Level 3: System Testing 🤖

The robot is fully assembled. We are now testing its ability to perform complete, end-to-end missions and handle real-world complexity.

Behavioral Tests (Primary Focus)

  • Dynamic Obstacle Avoidance: Have a person walk across the robot's path. Does the robot detect the person, slow to a smooth stop at a safe distance, wait for the person to pass, and then gracefully resume its mission? This tests its real-world safety and intelligence.
  • Error Recovery: While the robot is navigating, physically block its intended path. Does it stop, recognize the path is blocked, and successfully calculate a new route to its destination? This tests its problem-solving ability.

Functional & Integration Tests

  • Full Mission Test: Command the robot to perform a complete task: "Go to location A, pick up the bin, transport it to location B, and drop it off." Does it complete every step in the sequence successfully? This is a key functional test.

Level 4: System of Systems (SoS) Testing 🌐

We now deploy the entire fleet of 20 robots into the test warehouse. The focus is on their collective, collaborative, and emergent behaviors.

Integration & Behavioral Tests (Primary Focus)
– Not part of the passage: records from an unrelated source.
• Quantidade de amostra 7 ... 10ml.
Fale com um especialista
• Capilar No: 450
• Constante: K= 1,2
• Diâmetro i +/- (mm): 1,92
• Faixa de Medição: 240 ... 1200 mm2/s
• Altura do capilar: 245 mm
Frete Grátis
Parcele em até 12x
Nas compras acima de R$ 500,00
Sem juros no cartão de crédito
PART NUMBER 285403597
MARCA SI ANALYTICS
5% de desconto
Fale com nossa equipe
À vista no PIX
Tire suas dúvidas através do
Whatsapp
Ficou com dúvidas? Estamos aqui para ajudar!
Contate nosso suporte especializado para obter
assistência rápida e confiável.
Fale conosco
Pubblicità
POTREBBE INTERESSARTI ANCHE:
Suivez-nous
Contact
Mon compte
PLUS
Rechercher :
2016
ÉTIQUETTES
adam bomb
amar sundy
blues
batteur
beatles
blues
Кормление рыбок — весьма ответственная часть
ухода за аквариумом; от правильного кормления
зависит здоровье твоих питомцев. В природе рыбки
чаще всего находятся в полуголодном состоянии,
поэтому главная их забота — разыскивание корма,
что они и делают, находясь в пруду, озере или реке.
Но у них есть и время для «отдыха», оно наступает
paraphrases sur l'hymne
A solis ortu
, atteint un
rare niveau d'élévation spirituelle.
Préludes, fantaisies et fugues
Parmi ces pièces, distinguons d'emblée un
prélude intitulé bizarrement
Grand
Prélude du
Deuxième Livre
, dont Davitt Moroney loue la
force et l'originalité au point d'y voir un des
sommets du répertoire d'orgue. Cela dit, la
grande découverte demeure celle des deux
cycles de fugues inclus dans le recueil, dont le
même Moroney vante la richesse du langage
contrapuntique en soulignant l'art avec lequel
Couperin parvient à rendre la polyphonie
  • De-confliction (Integration): Send two robots on paths that will intersect at the same time. Do they communicate their intent, follow the pre-defined rule (e.g., robot with the lower ID number yields), and pass through the intersection without collision?
  • Task Allocation (Integration): Give the fleet manager 5 tasks simultaneously. Does it correctly evaluate the position and status of all 20 robots and assign each task to the closest, most appropriate robot?
  • Fleet Resilience (Behavioral): While the fleet is operating, power down one robot unexpectedly. Does the fleet manager recognize the failure, automatically re-assign that robot's task to another, and continue operating with minimal disruption to overall throughput?
  • Emergent Behavior (Behavioral): Give the fleet a very high number of tasks to create a high-traffic scenario. Do the robots' individual pathfinding algorithms work together to create smooth, efficient traffic flow, or do they create gridlock and bottlenecks in main corridors? This is a behavior of the *group*, not any single robot.